» Task details
Every line with "CATTLE" in it should be copied from the data.

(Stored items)
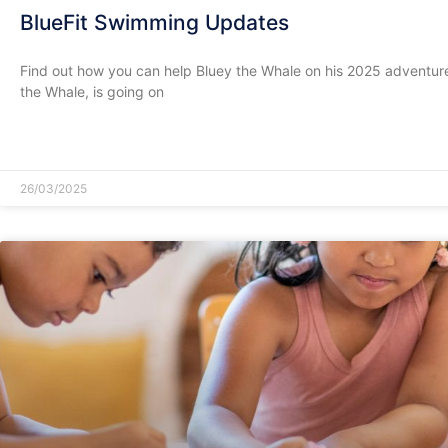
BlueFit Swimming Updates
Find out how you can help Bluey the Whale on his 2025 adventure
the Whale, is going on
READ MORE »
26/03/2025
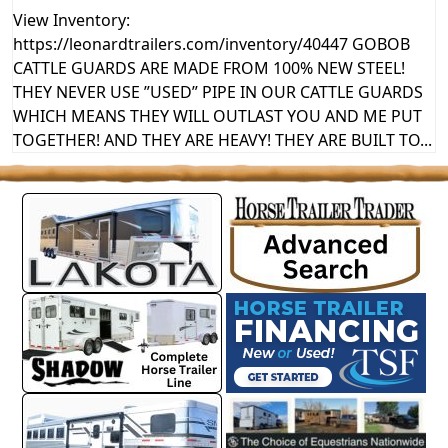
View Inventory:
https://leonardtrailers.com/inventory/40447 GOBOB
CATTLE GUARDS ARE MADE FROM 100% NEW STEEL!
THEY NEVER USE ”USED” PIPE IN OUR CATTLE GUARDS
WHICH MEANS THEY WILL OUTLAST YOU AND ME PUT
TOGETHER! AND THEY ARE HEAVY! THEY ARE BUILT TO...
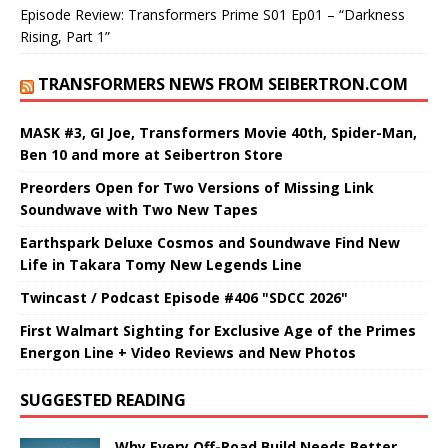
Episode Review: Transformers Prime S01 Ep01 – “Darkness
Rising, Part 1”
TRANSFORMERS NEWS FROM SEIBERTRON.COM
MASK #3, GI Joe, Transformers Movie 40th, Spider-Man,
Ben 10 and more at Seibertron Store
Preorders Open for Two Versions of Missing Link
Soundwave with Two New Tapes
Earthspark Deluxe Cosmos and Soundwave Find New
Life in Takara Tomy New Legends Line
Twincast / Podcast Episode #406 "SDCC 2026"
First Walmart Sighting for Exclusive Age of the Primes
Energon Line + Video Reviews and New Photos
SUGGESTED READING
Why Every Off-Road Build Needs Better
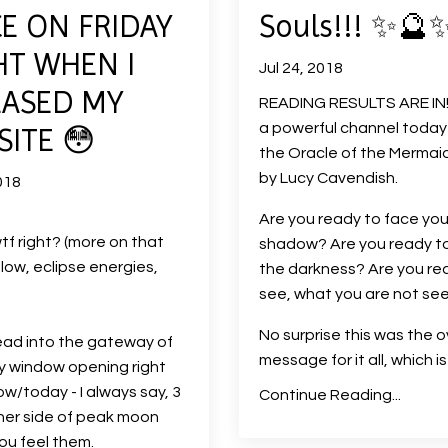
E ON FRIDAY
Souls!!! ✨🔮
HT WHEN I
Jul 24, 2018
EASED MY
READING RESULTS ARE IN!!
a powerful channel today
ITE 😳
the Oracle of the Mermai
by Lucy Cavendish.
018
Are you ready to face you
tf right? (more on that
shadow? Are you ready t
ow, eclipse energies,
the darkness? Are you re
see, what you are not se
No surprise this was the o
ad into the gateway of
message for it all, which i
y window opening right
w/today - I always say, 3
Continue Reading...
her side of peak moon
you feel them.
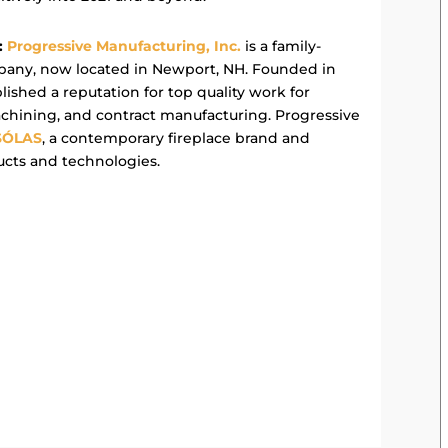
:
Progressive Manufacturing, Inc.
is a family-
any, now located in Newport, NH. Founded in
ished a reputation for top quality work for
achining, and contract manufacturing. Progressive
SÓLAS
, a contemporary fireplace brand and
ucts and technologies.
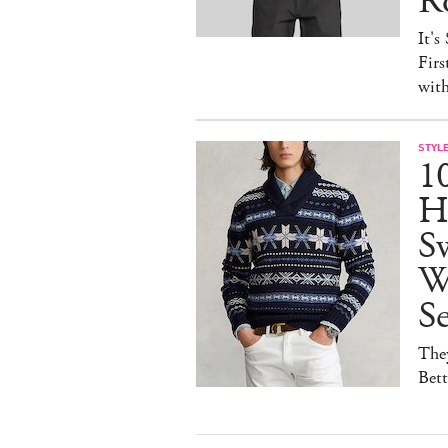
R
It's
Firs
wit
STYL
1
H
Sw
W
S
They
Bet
* * *
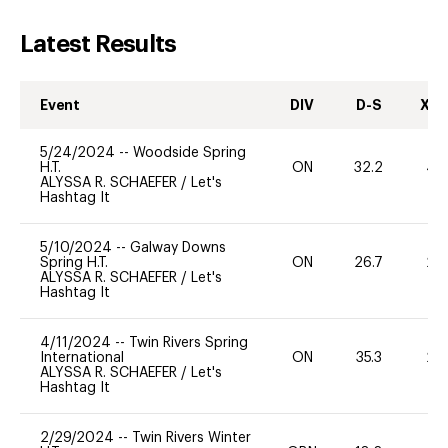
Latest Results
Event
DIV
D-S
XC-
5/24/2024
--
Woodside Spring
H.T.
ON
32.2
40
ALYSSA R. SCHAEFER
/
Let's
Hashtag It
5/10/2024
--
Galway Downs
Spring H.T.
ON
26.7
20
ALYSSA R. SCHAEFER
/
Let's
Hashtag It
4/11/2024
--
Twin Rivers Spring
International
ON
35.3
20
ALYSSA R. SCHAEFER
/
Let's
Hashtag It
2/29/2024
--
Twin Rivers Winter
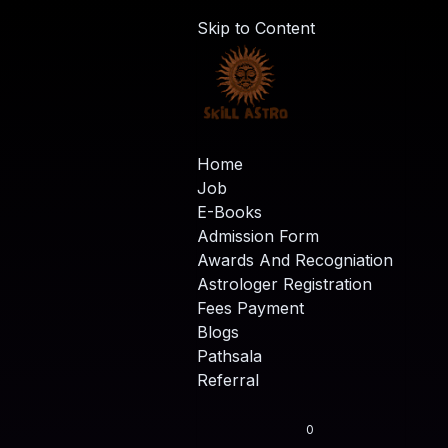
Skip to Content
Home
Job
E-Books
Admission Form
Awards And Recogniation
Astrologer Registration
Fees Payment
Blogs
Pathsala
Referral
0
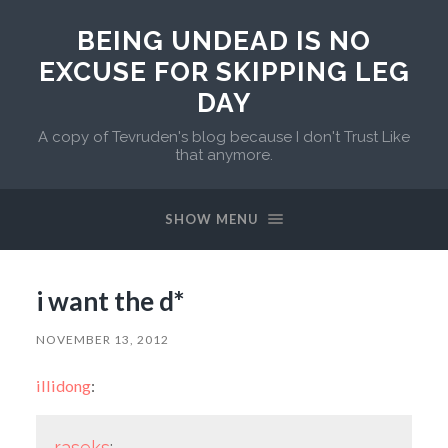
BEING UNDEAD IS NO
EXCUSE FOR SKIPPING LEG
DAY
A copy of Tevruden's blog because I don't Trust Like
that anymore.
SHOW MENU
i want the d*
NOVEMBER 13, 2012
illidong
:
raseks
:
--
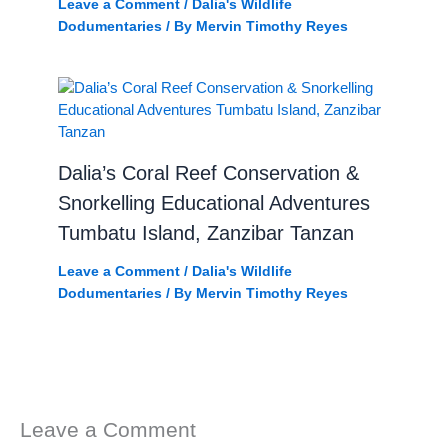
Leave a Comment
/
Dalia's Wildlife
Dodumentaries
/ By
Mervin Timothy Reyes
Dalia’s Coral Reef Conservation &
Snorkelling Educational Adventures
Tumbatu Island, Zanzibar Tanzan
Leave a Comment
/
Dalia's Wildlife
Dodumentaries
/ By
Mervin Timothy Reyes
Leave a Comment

» Solution
CATTLE GUARDS ARE MADE FROM 100% NEW STEEL!
THEY NEVER USE ”USED” PIPE IN OUR CATTLE GUARDS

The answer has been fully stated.